Raising the debt ceiling became a crisis because Washington made it so. There were other ways around it for the president, including invoking the 14th Amendment, which states that "The validity of the public debt shall not be questioned" by a debt ceiling.
House Speaker John Boehner did a miserable job of corralling his own party. There are 435 members of the House of Representatives, and 241 are Republicans. Only 60 are tea party members, yet Boehner let these 60 extremists dictate the entire course of action on the debt limit. Without them he had 181 votes, compared to the 183 for the Democrats. He could have picked up a couple of Democrats and gotten the job done. It's hard to believe someone could be a worse speaker than Nancy Pelosi, but we have to admit she would have done a better job of leading and gotten the job done for the American public.
What we have now is a mixed bag no one is happy with. There is an increase of $900 billion in the debt limit and a cut, in two steps, of $917 billion in spending, unless Congress decides to repeal it. Then a special bipartisan committee is charged with finding additional cuts of up to $1.5 trillion for a vote this year. If Congress fails to pass those cuts by Dec. 23, automatic cuts will take place in military and domestic spending.

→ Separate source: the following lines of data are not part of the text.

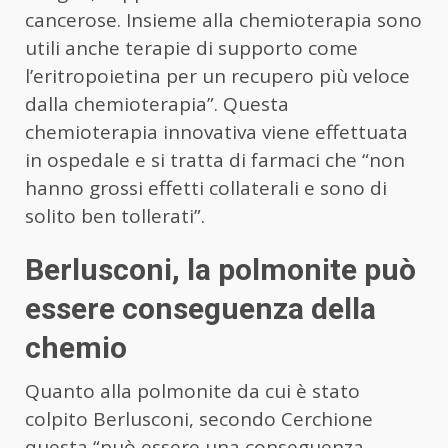
cancerose. Insieme alla chemioterapia sono
utili anche terapie di supporto come
l’eritropoietina per un recupero più veloce
dalla chemioterapia”. Questa
chemioterapia innovativa viene effettuata
in ospedale e si tratta di farmaci che “non
hanno grossi effetti collaterali e sono di
solito ben tollerati”.
Berlusconi, la polmonite può
essere conseguenza della
chemio
Quanto alla polmonite da cui è stato
colpito Berlusconi, secondo Cerchione
questa “può essere una conseguenza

Everyone expected the stock market to bolt ahead 200 to 400 points on news of the debt deal. Instead, stocks have fallen for two days. The country's problems are far bigger than the debt ceiling, and Wall Street has to spend its own money, unlike Congress and the White House, which spend ours.
There are other issues that have surfaced but have not been resolved, creating more uncertainty. Two of the most prominent of those issues are an increase in taxes on the wealthy and a balanced budget amendment.

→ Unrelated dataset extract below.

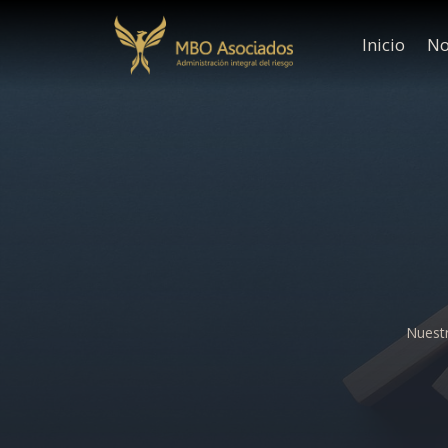
Inicio
No
Nuestr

Having said the above, this country faces a far more critical problem in the economic maelstrom we are mired in. We may be slipping back into a serious recession. Growth in our economy is hovering around 1 percent, far less than is needed for a turnaround. There are officially 14 million unemployed in America, but as many as 10 million more jobless are not counted because they've given up looking for work. And while the economy falters, banks and corporations are sitting on trillions of dollars of cash.
But they won't invest it because they don't have any confidence in government finding a way out of the recession. Confidence is the key word. Without it no one, including the public, is going to go out and spend the kind of money necessary to turn the economy around and see businesses start hiring to fill the demand.

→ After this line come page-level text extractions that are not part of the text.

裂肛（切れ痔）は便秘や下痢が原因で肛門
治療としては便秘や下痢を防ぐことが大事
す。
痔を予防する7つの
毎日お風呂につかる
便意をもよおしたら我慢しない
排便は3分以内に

The important steps forward demand intelligence, good common sense and the art of timing.
Politicians have spent fortunes, a good deal of which could have been avoided. But the economy needs federal spending to continue to get factories working and people employed.
One would hope that Congress and the president understand that, have enough common sense to implement it and then know when the time is right for the spending faucets to be turned off.
Congress doesn't like to face up to distasteful problems. But there are two that cannot be ignored: Medicare and Social Security. By any standard of measurement, they cannot be sustained in their present forms in the coming decades.
They used to comprise 30 percent of the budget; they now comprise about half. Defense used to be 52 percent of the budget; it's now 20 percent. The problem is that if you attack Medicare, the elderly rise up in arms. Kathy Hochul learned how to exploit that and get elected to Congress. But we have to face the fact that people are living longer and health care costs are skyrocketing. Quite simply, and as much as we would like to take care of everyone, there's not enough tax money to cover that bill and still conduct the business of the government.
If the whole debt debacle wasn't already overwhelming, think about who is going to pay. Government spending has gone from 18 percent of gross domestic product in 2001 to 24 percent in 2011. In 1986, the top earners paid 43 percent of total tax revenue; today they pay 59 percent. In 1986, 18.5 percent of Americans paid no income taxes; today 51 percent of Americans pay no income taxes.
We could continue to pile the burden on the rich, and maybe that's OK, but we have to remember that the majority of Americans pay no income tax. What's left is not the percentage you want carrying the load. One would hope that everyone would pitch in to some extent.
Facing up to these problems is the job of our elected officials. It requires leadership, courage and statesmanship.
It's an awful lot to ask, considering their recent performance, and is a reason why the markets and the business communities have little reason to spend the money necessary to turn the economy around.